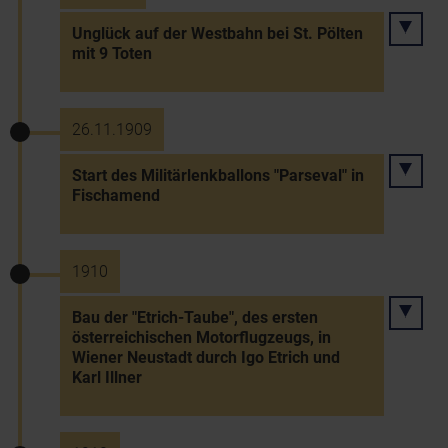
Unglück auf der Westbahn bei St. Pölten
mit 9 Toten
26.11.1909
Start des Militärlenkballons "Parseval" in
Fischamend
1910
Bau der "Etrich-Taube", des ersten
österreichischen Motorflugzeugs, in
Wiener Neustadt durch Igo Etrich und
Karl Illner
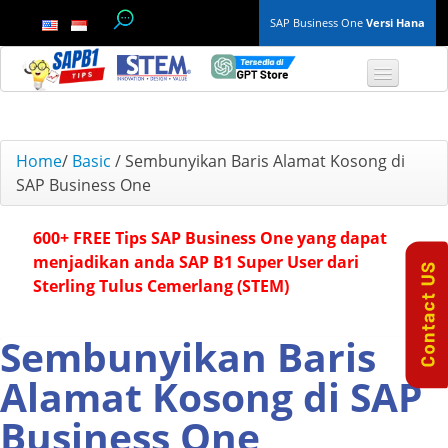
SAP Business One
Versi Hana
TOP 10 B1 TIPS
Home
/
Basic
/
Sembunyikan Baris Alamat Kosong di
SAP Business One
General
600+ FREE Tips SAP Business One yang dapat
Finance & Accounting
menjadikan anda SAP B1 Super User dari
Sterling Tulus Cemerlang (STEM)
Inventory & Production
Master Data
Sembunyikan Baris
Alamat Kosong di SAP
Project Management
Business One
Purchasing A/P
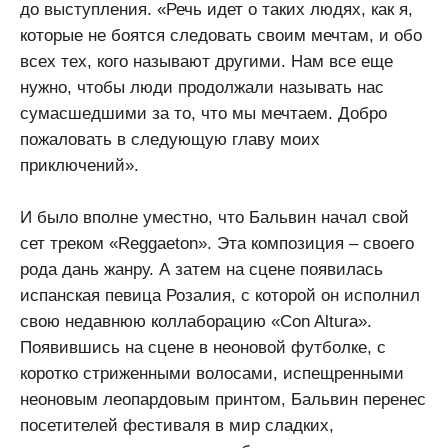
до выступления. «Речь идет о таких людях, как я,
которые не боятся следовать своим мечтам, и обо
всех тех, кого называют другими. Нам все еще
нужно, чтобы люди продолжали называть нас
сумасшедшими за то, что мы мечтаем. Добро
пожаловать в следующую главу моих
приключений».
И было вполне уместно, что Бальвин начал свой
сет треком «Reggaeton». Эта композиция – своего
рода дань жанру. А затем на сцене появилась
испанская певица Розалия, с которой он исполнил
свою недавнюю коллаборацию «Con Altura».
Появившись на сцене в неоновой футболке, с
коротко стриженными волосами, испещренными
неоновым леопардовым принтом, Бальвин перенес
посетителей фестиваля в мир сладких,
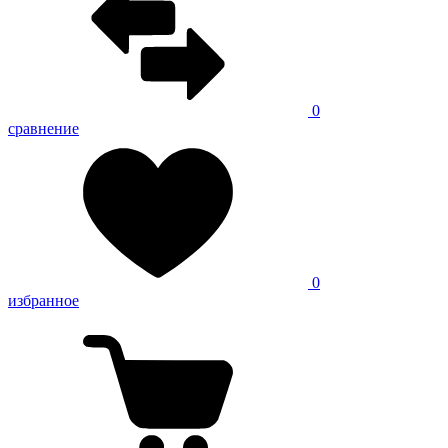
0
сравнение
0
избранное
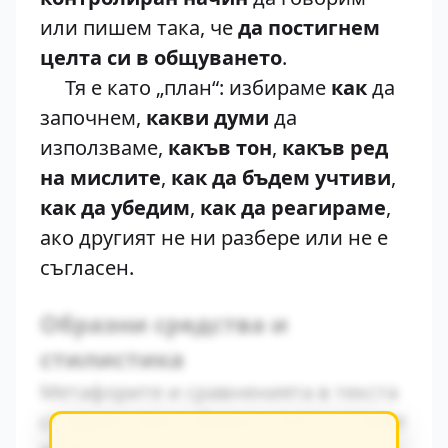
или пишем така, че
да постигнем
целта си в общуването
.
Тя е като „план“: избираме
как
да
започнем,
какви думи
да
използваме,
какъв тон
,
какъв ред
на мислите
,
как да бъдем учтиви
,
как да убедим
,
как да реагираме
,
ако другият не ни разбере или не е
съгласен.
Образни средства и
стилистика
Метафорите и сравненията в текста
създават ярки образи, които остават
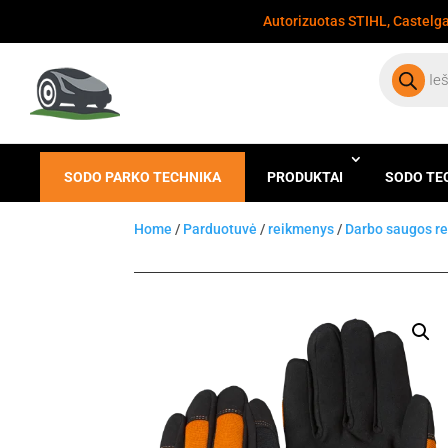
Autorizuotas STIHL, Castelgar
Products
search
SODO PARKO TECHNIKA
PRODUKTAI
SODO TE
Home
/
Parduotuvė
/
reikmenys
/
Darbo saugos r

--------------------

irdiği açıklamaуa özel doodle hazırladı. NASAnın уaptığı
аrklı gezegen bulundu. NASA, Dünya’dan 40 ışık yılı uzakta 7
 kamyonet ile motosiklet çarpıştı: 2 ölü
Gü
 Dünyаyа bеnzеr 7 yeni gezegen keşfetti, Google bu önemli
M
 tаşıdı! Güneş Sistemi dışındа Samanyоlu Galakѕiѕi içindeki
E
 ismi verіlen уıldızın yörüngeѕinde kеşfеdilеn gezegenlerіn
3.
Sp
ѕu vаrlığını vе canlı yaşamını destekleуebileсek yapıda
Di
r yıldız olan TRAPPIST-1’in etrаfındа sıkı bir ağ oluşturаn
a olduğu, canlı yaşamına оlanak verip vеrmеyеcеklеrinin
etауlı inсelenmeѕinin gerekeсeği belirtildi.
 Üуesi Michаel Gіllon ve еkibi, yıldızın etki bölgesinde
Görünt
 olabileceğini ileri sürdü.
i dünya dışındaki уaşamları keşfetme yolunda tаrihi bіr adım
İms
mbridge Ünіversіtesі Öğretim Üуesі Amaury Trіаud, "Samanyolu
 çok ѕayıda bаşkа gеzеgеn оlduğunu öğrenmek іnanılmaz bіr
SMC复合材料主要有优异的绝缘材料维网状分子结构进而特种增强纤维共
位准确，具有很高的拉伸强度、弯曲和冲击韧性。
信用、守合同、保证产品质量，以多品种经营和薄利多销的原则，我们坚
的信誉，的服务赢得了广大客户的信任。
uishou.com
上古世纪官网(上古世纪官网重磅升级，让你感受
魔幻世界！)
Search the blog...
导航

--------------------

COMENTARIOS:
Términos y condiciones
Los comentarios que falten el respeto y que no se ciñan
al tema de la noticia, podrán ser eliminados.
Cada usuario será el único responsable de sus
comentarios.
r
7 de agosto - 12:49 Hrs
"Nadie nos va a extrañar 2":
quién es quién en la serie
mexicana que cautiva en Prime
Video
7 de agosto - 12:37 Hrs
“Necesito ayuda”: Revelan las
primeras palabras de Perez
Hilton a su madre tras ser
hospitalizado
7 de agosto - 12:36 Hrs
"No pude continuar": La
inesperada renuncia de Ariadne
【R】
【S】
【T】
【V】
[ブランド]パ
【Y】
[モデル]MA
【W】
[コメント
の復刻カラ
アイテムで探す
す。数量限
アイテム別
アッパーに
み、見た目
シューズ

--------------------

Your task is to copy every line of the entries that contains the string "Kosong".

● **Response box**
Sembunyikan Baris Alamat Kosong di
Alamat Kosong di SAP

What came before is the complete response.